Diferente dos prognósticos difundidos pelos setores dominantes, a
mudança de governo está acelerando as expressões da crise, como o
desemprego, a perda de poder aquisitivo do trabalho e o desmonte de
postos de trabalho mais complexos. Um Estado desprovido de ação
protagônica no financiamento à ciência, à tecnologia, à cultura e capaz
de promover políticas ativas na esfera econômica. Certamente, novas
configurações da crise acontecerão. Mas uma saída positiva para essa
crise, de longa duração, dependerá do protagonismo dos que vivem do
próprio trabalho e são explorados.
Correio da Cidadania: O que seria da universidade pública no contexto da PEC 55, chamada de Teto de Gastos?

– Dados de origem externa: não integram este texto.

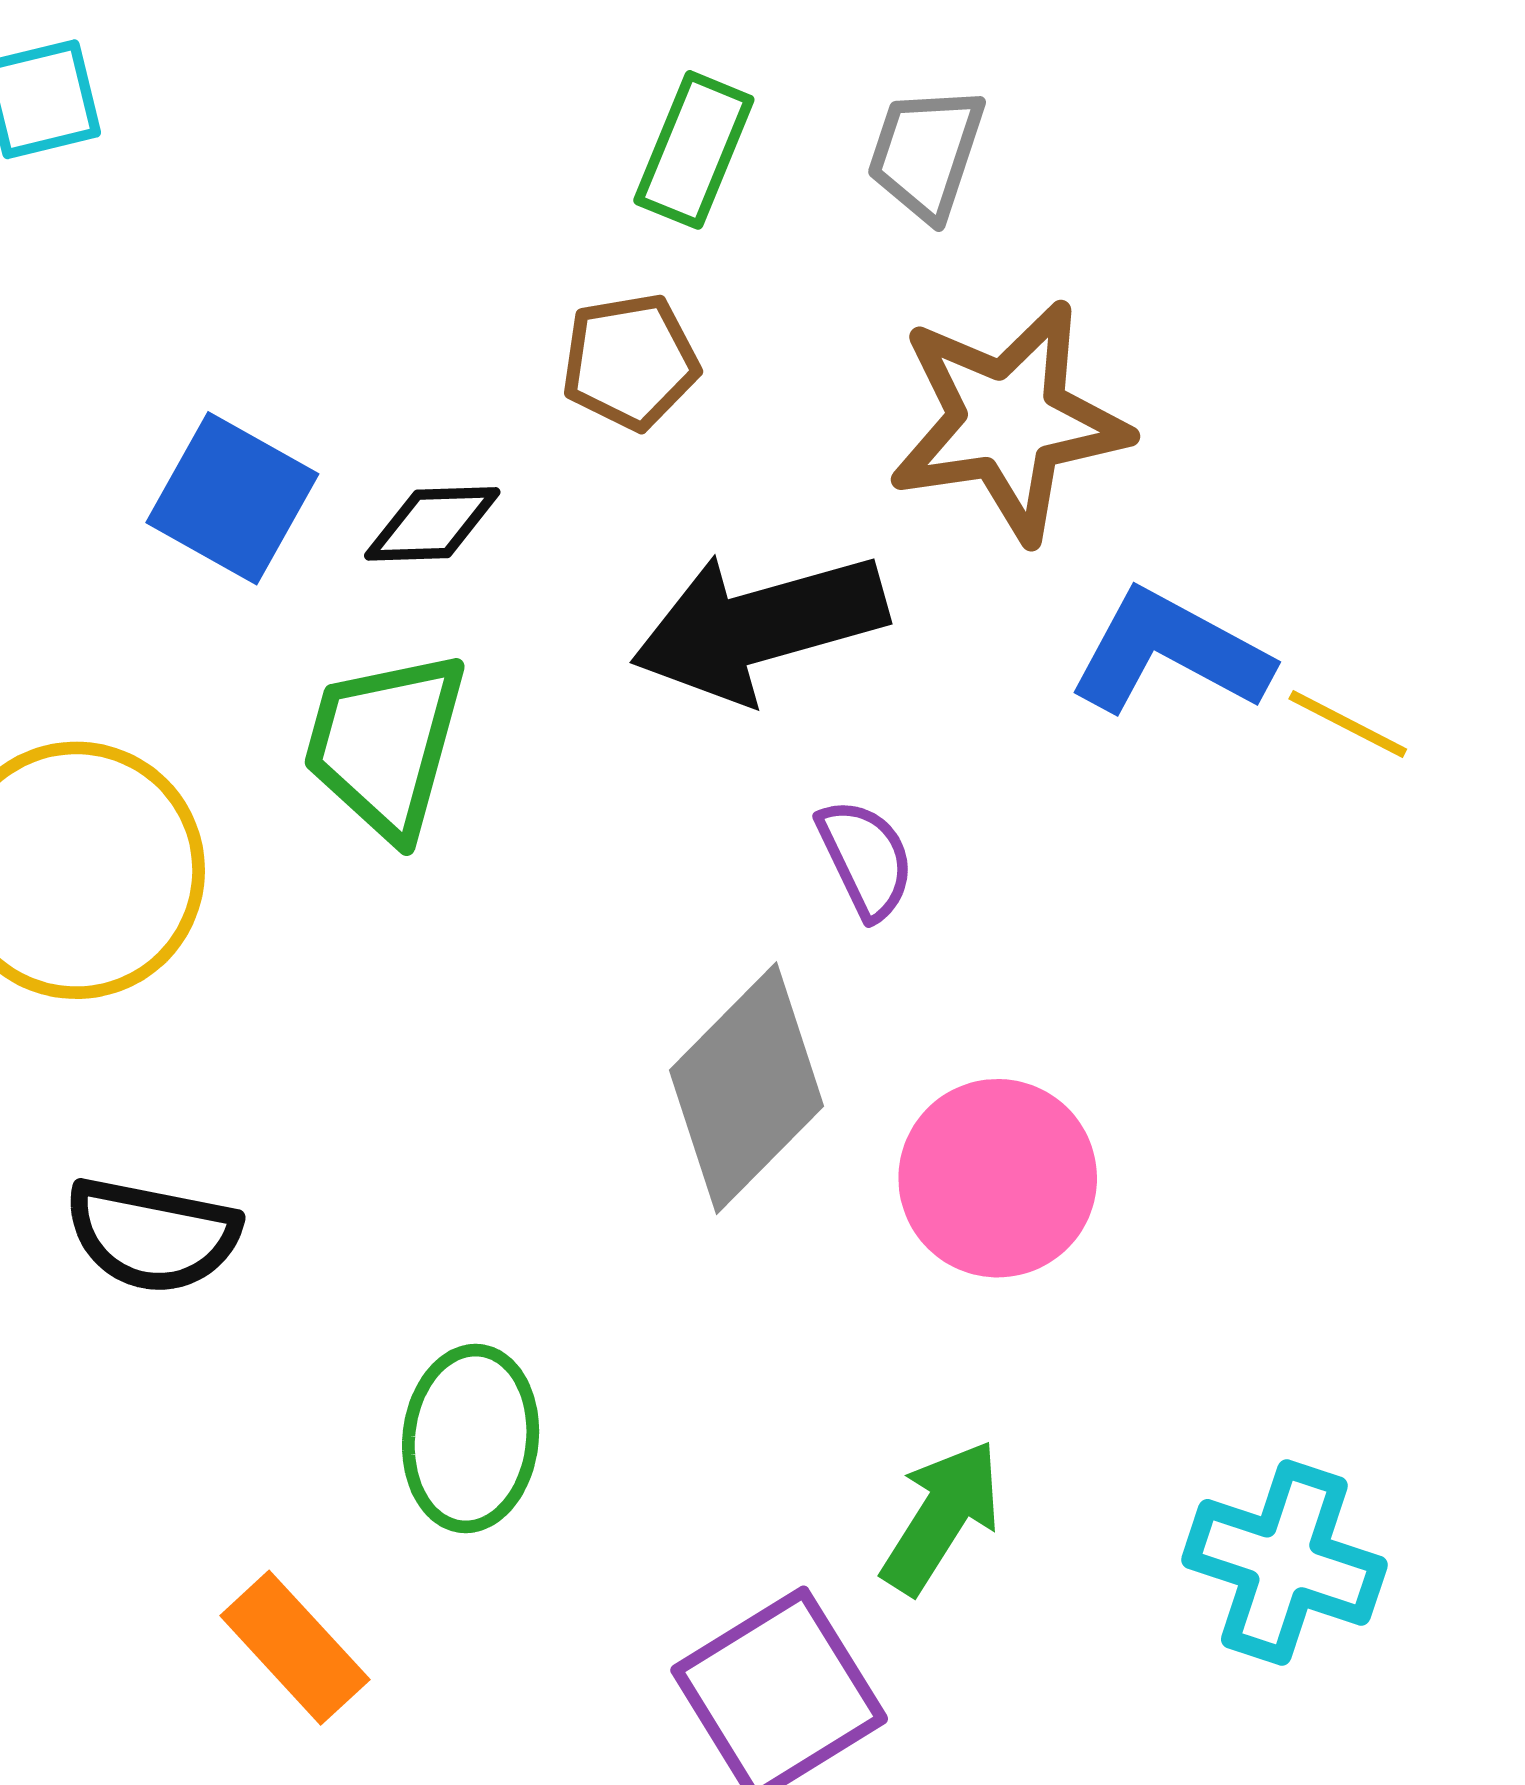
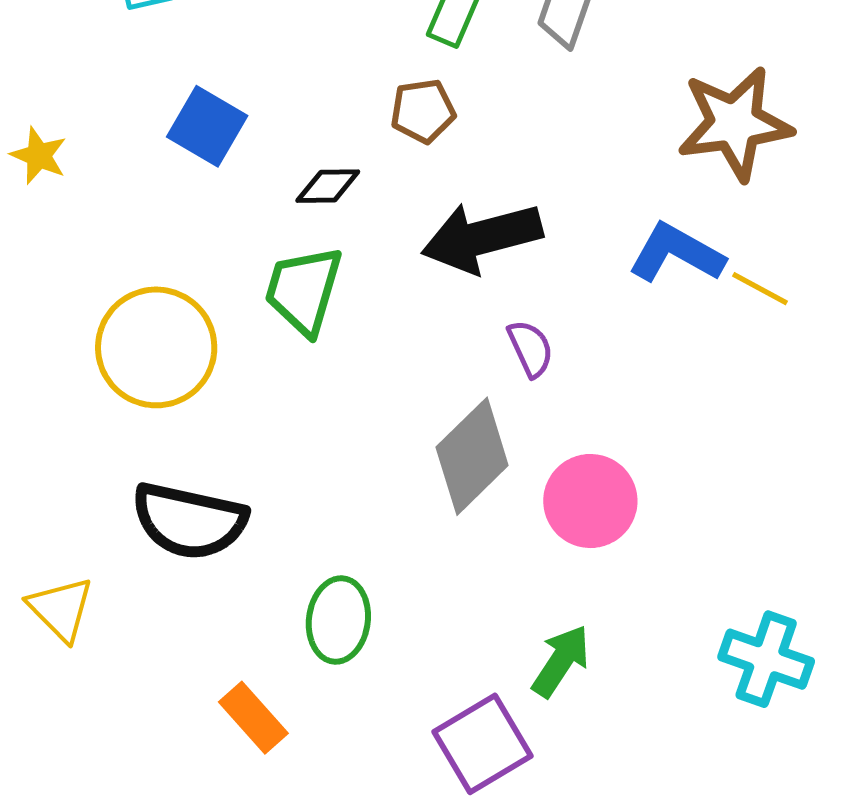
brown star: (1009, 421) -> (735, 123), moved
blue square: (232, 498) -> (207, 126), moved
black semicircle: (152, 1235) -> (189, 521), size x1.4
cyan cross: (1284, 1562) -> (766, 659), moved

Roberto Leher: Como disse, trata-se de uma reforma
não consentida do Estado. Modifica o fundamental da Seguridade Social,
desvinculando o valor dos benefícios do salário mínimo; quebrará a
universalidade do SUS; desvinculará os recursos constitucionalmente
assegurados para a educação e a saúde.... Trata-se de um congelamento
das despesas primárias correntes, ou seja, um congelamento do Estado
Social para proteger o pagamento do serviço da dívida que, seguramente,
seguirá em curva ascendente, e poderá ser redimensionado, a maior, com a
assimilação das dívidas dos estados e com o efeito Trump. Como já
sinalizei, todo o sistema de ciência e tecnologia e as universidades
federais e estaduais serão duramente atingidos. É o próprio futuro da
instituição pública, autônoma e crítica que estará em questão.
Correio da Cidadania: E a reforma do ensino médio, como entra neste contexto e como você a analisa?
Roberto Leher: A contrarreforma do ensino médio
objetiva calibrar a formação na educação básica às necessidades de força
de trabalho no país. É parte do movimento de volta ao pré-1988. A
avaliação dos setores dominantes é de que o grosso da força de trabalho
irá desempenhar trabalho simples, por isso, o empobrecimento da formação
pretendida, algo muito semelhante à formação do nível médio preconizada
pela Lei 5.692/1971, vigente na ditadura empresarial-militar.
Como parte desse processo de ajuste da formação às demandas do
capital, a contrarreforma objetiva incidir, também, sobre a socialização
ideológica da juventude, daí a extinção da formação em artes,
sociologia, filosofia, expressões corporais. É a negação da imaginação
inventiva, utilizando uma expressão cara a Florestan Fernandes.
Correio da Cidadania: Nesse sentido, o que comenta da onda de
ocupações de escolas e universidades que eclodiu em São Paulo em 2015 e
tomou proporções nacionais?
Roberto Leher: Ocupar o espaço escolar ou da
universidade é um gesto político. É o movimento de “tomar para si” e,
nesse caso, reivindicar legitimamente o espaço coletivamente,
objetivando assegurar que o mesmo possa ser o lócus das atividades
previstas no ordenamento constitucional e nos projetos sócio-históricos.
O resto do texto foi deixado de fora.